Sul ponte dell’Ammiraglia inglese, l’Estimated Time of Arrival delle due ondate di EOBM iniziò a scorrere all’indietro e, da quel momento fino ai successivi 103 minuti e 51 secondi, premere il tasto ‘reset’ della Storia non sarebbe stato più possibile.

 

*   *   *

 

Mentre saliva le scalette di accesso al tetto dell’edificio su cui si trovava, Nataša finì di scorrere con il pollice l’interminabile lista di messaggi che da tutto il pomeriggio le intasavano la chat di gruppo con Irma, Anya e gli altri compagni di università.

 

> @Nat stai vedendo le notizie? Danno la diretta stasera!

> Voi la seguite, vero???

> Tuo padre che dice di questa storia???

> Ragazze io ho paura…

> @Nat rispondiii

 

Lo smartsquare le iniziò a vibrare in mano – il nome di Irma comparve sullo schermo – ma preferì mutarlo. Trovò la porticina di ferro del tetto già aperta e la ragione le fu subito chiara.

“Sembra proprio che mi sia scelta un posticino affollato!” – era Amber McCoy, che aveva già imparato a riconoscere dal tono di voce perennemente sopra le righe.

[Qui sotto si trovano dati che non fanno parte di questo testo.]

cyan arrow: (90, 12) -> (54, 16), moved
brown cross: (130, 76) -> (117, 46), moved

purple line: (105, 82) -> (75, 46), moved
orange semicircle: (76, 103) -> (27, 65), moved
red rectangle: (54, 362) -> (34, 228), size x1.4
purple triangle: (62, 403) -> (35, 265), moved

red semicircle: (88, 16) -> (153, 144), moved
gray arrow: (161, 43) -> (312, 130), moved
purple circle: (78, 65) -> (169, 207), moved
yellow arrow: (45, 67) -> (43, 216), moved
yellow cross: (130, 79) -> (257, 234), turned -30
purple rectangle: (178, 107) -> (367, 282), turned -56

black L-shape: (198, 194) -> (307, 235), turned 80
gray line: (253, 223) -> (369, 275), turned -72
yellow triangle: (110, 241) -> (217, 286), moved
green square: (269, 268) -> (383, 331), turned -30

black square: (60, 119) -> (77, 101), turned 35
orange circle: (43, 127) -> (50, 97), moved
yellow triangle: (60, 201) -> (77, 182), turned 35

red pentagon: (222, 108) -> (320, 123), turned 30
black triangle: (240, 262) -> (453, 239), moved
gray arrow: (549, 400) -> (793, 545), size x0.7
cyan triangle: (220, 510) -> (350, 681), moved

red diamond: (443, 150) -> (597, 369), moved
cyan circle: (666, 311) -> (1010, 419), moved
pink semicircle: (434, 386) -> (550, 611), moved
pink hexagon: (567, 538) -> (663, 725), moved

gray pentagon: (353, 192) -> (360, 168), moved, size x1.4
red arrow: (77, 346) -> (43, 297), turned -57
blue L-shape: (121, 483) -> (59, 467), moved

Evidentemente, l’idea di arrivare sul tetto di quell’hotel per trascorrere con i propri pensieri quelli che avrebbero potuto essere i suoi ultimi minuti di vita, era venuta in mente anche a qualcun altro. La pilota militare dai capelli tinti di rosso – nella sua synchro skin di polimeri elastici – si era appoggiata al parapetto del palazzo, con un panino integrale al pollo e insalata tra le mani. Poco distante da lei stava invece il ragazzo inglese che rispondeva al nome di Aaron, infagottato nel solito antivento prestato e intento a bofonchiare qualcosa davanti allo schermo del suo cellulare, che gli illuminava il viso pallido e contrito. Ma più che la loro presenza, a sorprenderla davvero fu accorgersi che in loro compagnia c’era anche Na-El, ritta e compita come una bambolina dai capelli azzurri e dal vestito di plastica, che le era stata presentata come la visitatrice di un altro mondo.

“Scusate, pensavo di essere sola.”

L’aria della sera aveva rinfrescato e il venticello che soffiava tra i palazzi alti le scompigliò appena i capelli.

“Vuoi?” – le chiese Amber, allungandole il panino mangiucchiato.

“No, grazie.” – le rispose con un fil di voce, mentre trovava posto in mezzo a loro – “Non ho molta fame.”

La ragazza americana ruotò gli occhi al cielo: “Tutti così, che allegria.”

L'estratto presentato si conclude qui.